Yo no era militante del PSOE, todavía. Si mi convocatoria a esta mesa –con tan ilustres y queridos compañeros– se ha hecho en mi condición de representante del PSOE clandestino de aquella época, debo decir y confesar, desde ya mismo, que no conocía al PSOE entonces. Era un empleado de la Fundición Victorio Luzuriaga SA de Pasajes. Trabajaba como ingeniero técnico en la Oficina de Proyectos y allí llevaba desde 1962, cuando, a los catorce años entré como aprendiz para ser oficial ajustador. Conocía bien aquella fábrica en la que trabajábamos más de dos mil obreros y eso me permitió iniciar mi aventura antifranquista, precisamente con las movilizaciones y huelgas que sucedieron a la sentencia y a las amenazas del Garrote vil. 

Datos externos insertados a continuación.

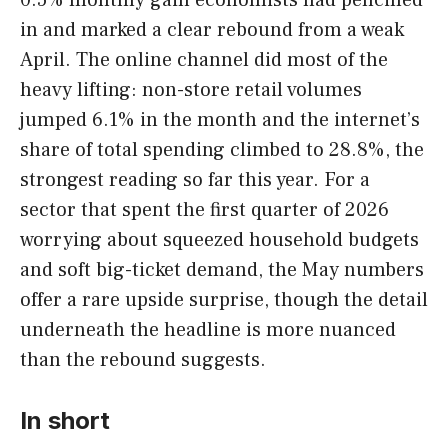
in and marked a clear rebound from a weak
April. The online channel did most of the
heavy lifting: non-store retail volumes
jumped 6.1% in the month and the internet’s
share of total spending climbed to 28.8%, the
strongest reading so far this year. For a
sector that spent the first quarter of 2026
worrying about squeezed household budgets
and soft big-ticket demand, the May numbers
offer a rare upside surprise, though the detail
underneath the headline is more nuanced
than the rebound suggests.
In short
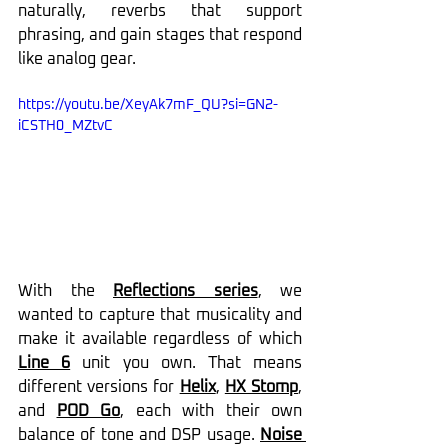
naturally, reverbs that support 
phrasing, and gain stages that respond 
like analog gear.
https://youtu.be/XeyAk7mF_QU?si=GN2-
iCSTH0_MZtvC
With the 
Reflections series
, we 
wanted to capture that musicality and 
make it available regardless of which 
Line 6
 unit you own. That means 
different versions for 
Helix
, 
HX Stomp
, 
and 
POD Go
, each with their own 
balance of tone and DSP usage. 
Noise 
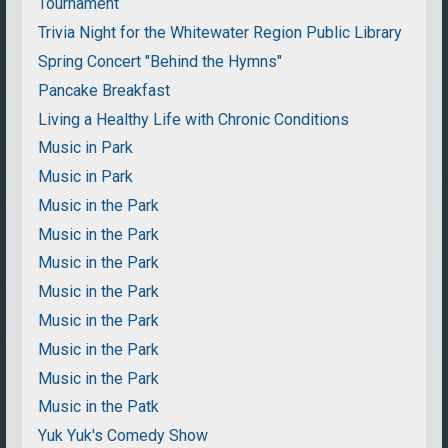
Tournament
Trivia Night for the Whitewater Region Public Library
Spring Concert "Behind the Hymns"
Pancake Breakfast
Living a Healthy Life with Chronic Conditions
Music in Park
Music in Park
Music in the Park
Music in the Park
Music in the Park
Music in the Park
Music in the Park
Music in the Park
Music in the Park
Music in the Patk
Yuk Yuk's Comedy Show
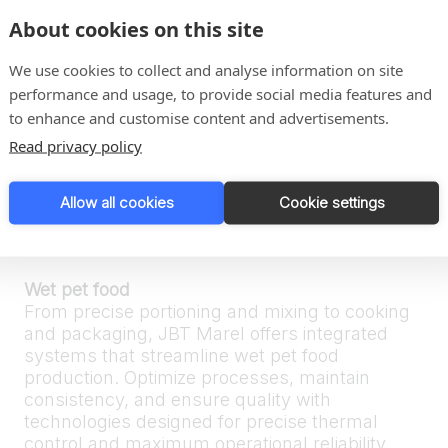
traceability and optimized processes.
About cookies on this site
We use cookies to collect and analyse information on site
Complete solutions for pet food
performance and usage, to provide social media features and
Dry pet food
to enhance and customise content and advertisements.
We ensure consistency in every kibble. Our
Read privacy policy
systems integrate advanced thermal and
extrusion technologies to deliver optimal
texture, nutritional value, and extended shelf
Allow all cookies
Cookie settings
life — with full process control from raw
material handling to final packaging.
Wet pet food
From precise portioning and mixing to cooking
and packaging, JBT Marel offers integrated
systems that streamline wet pet food
production. Optimize processes, maintain
consistency, and ensure quality with
technologies designed for precise thermal
control and maximum operational reliability.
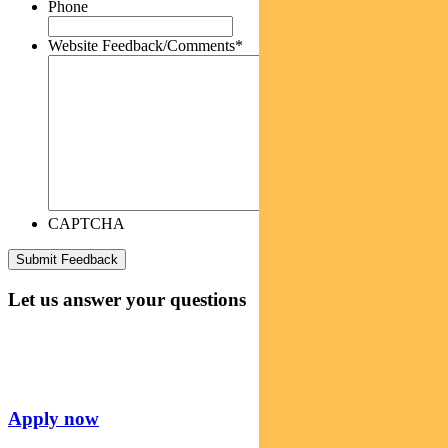
Phone
Website Feedback/Comments
*
CAPTCHA
Let us answer your questions
Apply now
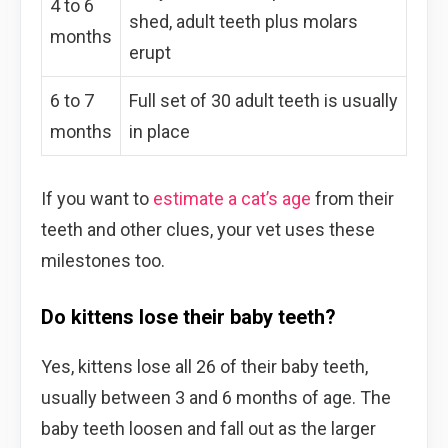
4 to 6
shed, adult teeth plus molars
months
erupt
6 to 7
Full set of 30 adult teeth is usually
months
in place
If you want to
estimate a cat’s age
from their
teeth and other clues, your vet uses these
milestones too.
Do kittens lose their baby teeth?
Yes, kittens lose all 26 of their baby teeth,
usually between 3 and 6 months of age. The
baby teeth loosen and fall out as the larger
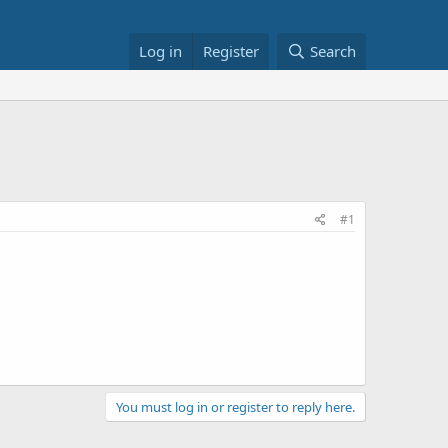
Log in
Register
Search
#1
You must log in or register to reply here.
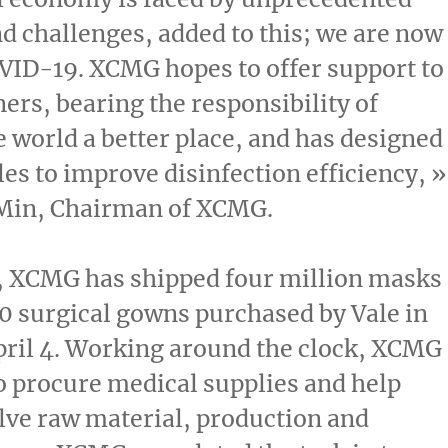
d challenges, added to this; we are now
VID-19. XCMG hopes to offer support to
ners, bearing the responsibility of
 world a better place, and has designed
les to improve disinfection efficiency, »
Min
, Chairman of XCMG.
 XCMG has shipped four million masks
 surgical gowns purchased by Vale in
ril 4
. Working around the clock, XCMG
o procure medical supplies and help
lve raw material, production and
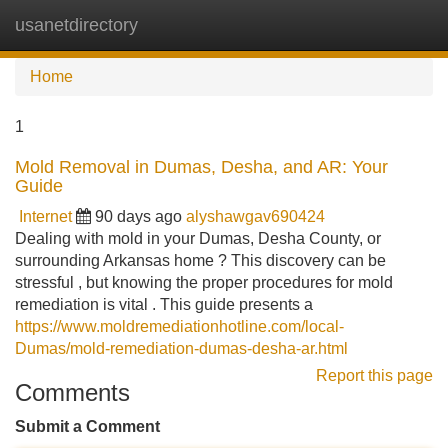
usanetdirectory
Tog
navi
Home
1
Mold Removal in Dumas, Desha, and AR: Your
Guide
Internet
90 days ago
alyshawgav690424
Dealing with mold in your Dumas, Desha County, or
surrounding Arkansas home ? This discovery can be
stressful , but knowing the proper procedures for mold
remediation is vital . This guide presents a
https://www.moldremediationhotline.com/local-
Dumas/mold-remediation-dumas-desha-ar.html
Report this page
Comments
Submit a Comment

 Yo no era militante del PSOE, pero sí me considero un activista de la época. Recuerdo con emoción las convocatorias a la huelga, el reparto de panfletos, las pegatinas en las puertas de los lavabos, y con especial orgullo las “culebras” en las que un grupo de activistas recorríamos los talleres aplaudiendo y exigiendo a los trabajadores que nos siguieran parando la actividad. La culebra se hacía grande y larga y los talleres quedaban vacíos y los trabajadores ocupábamos las calles. 

Vivimos esos días de la sentencia y las protestas sociales contra ella, las primeras mieles de la victoria antifranquista. Porque recuerdo que aquel combate lo ganó la democracia y lo perdió el régimen, cuando cedió a la presión interna y sobre todo internacional y conmuto la pena de muerte. Pienso que fue así porque, cinco años más tarde, prescindieron de apariencias legales y de publicidad judicial y con nocturnidad y alevosía fusilaron a tres miembros del FRAP y a dos de ETA. Fue un triste mes de septiembre de 1975. 

Mi conexión con el PSOE fue posterior al juicio de Burgos, en los primeros años setenta. Yo estudiaba Derecho por las noches y fueron algunos profesores (Jaime Montalvo, catedrático de Derecho del Trabajo) y algunos abogados donostiarras (Benegas, Maturana, Múgica, Iparraguirre, etc.) los que me “captaron” en una envolvente muy simple, porque yo era entonces una presa fácil. Fue Gregorio Peces Barba, en el verano donostiarra de 1973, el que tiró la caña y me presentó al PSOE de la época. Eran pocos en San Sebastián, más en Éibar y muchos en la margen izquierda. 

El PSOE de los años setenta en Guipúzcoa era una organización mezcla de nostalgia y renovación. Un PSOE histórico mayoritariamente instalado en varias ciudades francesas, unos miembros del Gobierno vasco del exilio en Bayona, que mantenían la llama institucional y en parte la conexión histórica de 1937 con Juan Iglesias a la cabeza, algunos grupos en Amara Viejo, en Tabacalera, afiliados individuales en San Sebastián, Irún… y luego, los abogados encabezados por Enrique Múgica y Txiki Benegas. Y por supuesto, una organización clandestina en Eibar, relativamente numerosa y encabezada por nuestro “cura laico” Benigno Bascarán. 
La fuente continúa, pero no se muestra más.